What the task asks:
Copy, exactly and without additions, every line in the records below from the one holding "Medical Chair" through the one holding "scarce housing.", both ends included.

*** Opening Data to process ***

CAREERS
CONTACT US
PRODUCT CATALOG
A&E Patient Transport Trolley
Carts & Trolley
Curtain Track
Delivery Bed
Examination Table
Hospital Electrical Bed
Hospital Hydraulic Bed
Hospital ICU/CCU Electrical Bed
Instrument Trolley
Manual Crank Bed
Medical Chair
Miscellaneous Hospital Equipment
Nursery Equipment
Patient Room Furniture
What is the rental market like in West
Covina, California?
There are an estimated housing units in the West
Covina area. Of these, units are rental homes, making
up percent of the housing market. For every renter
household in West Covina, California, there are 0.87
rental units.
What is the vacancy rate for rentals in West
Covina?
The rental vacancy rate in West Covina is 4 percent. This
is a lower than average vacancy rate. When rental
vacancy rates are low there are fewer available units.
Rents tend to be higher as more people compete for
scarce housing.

*** Closing Data to process ***
*** Opening Data to process ***

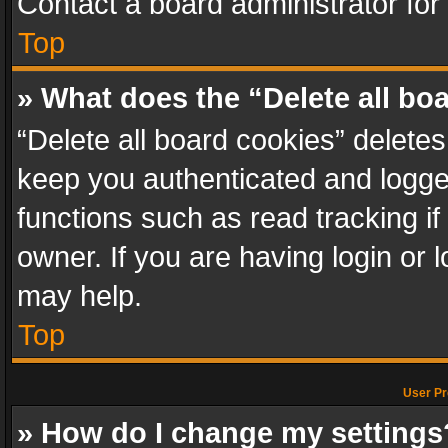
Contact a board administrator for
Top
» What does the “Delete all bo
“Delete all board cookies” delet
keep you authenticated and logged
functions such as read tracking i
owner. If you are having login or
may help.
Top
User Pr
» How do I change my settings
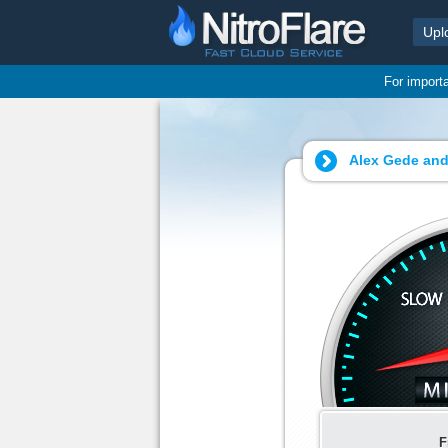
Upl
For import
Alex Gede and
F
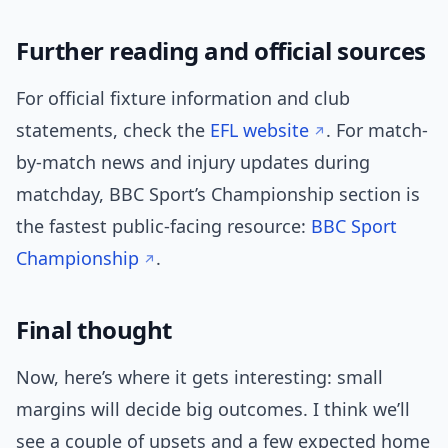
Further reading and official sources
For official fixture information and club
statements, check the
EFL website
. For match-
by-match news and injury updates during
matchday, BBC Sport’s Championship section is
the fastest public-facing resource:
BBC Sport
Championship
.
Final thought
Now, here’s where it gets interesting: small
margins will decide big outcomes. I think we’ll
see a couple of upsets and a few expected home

*** Closing Data to process ***

Exercise result:
Medical Chair
Miscellaneous Hospital Equipment
Nursery Equipment
Patient Room Furniture
What is the rental market like in West
Covina, California?
There are an estimated housing units in the West
Covina area. Of these, units are rental homes, making
up percent of the housing market. For every renter
household in West Covina, California, there are 0.87
rental units.
What is the vacancy rate for rentals in West
Covina?
The rental vacancy rate in West Covina is 4 percent. This
is a lower than average vacancy rate. When rental
vacancy rates are low there are fewer available units.
Rents tend to be higher as more people compete for
scarce housing.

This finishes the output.